Bug of RTO calculation in tcp-socket-base.cc

394 views
Skip to first unread message

Zhou Charles

unread,
Jan 20, 2015, 3:54:32 PM1/20/15
to ns-3-...@googlegroups.com
Hi everyone:

Actually I am not sure if it is a bug or it is just I misunderstand the program. When doing TCP performance evaluation I found that the RTO is always 1s, which the actual value should be varying according to the  RTT and the estimation error (RFC 2988).

After looking the code, I found the problem is that although after every new ACK, the method to estimate RTO is called (m_rto = m_rtt->RetransmitTimeout (), the method is implemented in rtt-estimator.cc) , the value of m_variance in the method RetransmitTimeout() is never changed. According to RttMeanDeviation::RetransmitTimeout (), the estimation of RTO is m_currentEstimatedRtt.ToInteger (Time::MS) + 4 * m_variance.ToInteger (Time::MS). As m_variance is always 0, there is no change in estimation of RTO. (I printed part of results as followings)



The value of m_variance is changed in method RttMeanDeviation::Measurement (Time m). I think  method Measurement (m) should be called every new ACK arrives, so that we could re-estimate the value of RTO based on the current estimation and the error in current estimation. 

I am not sure whether I am right or not. Any suggestion would be a great help. Thanks!!!

Best
Fan


Tommaso Pecorella

unread,
Jan 20, 2015, 4:17:18 PM1/20/15
to ns-3-...@googlegroups.com, Natale Patriciello
Hi,

if you're using a very recent ns-3 version, then you're missing one thing: the TimeStamp TCP Option.

    .AddAttribute ("Timestamp", "Enable or disable Timestamp option",
                   
BooleanValue (true),
                   
MakeBooleanAccessor (&TcpSocketBase::m_timestampEnabled),
                   
MakeBooleanChecker ())

If this option is used, then a few bytes for each packet are lost, but the RTT is not estimated, it's measured:

void
TcpSocketBase::EstimateRtt (const TcpHeader& tcpHeader)
{
 
Time nextRtt;
 
if (m_timestampEnabled)
   
{
      nextRtt
= TcpOptionTS::ElapsedTimeFromTsValue (m_lastEchoedTime);
   
}
 
else
   
{
     
// Use m_rtt for the estimation.

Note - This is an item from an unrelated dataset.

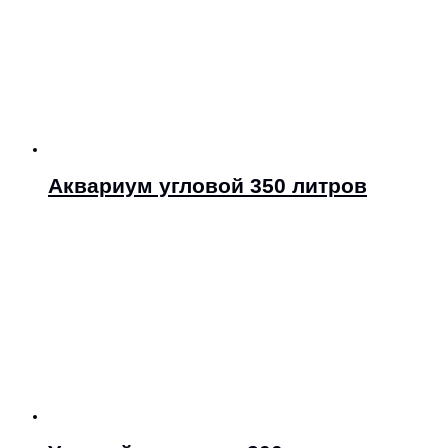
Аквариум угловой 350 литров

Note, RTT of duplicated acknowledgement
     
// (which should be ignored) is handled by m_rtt.
      nextRtt
=  m_rtt->EstimateRttFromSeq (tcpHeader.GetAckNumber () );
   
}

 
//nextRtt will be zero for dup acks.  Don't want to update lastRtt in that case
 
//but still needed to do list clearing that is done in EstimateRttFromSeq.
 
if(nextRtt != Time (0))
 
{
    m_lastRtt
= nextRtt;
    NS_LOG_FUNCTION
(this << m_lastRtt);
 
}
}


You could argue that even if the TimeStamp option is used the RTT should be smoothed in some way, but right now it's not the case. 

Hope this helps,

T.

Zhou Charles

unread,
Jan 20, 2015, 4:48:49 PM1/20/15
to ns-3-...@googlegroups.com, natale.pa...@unimore.it
Hi Tommaso:

Thank you very much for your prompt response!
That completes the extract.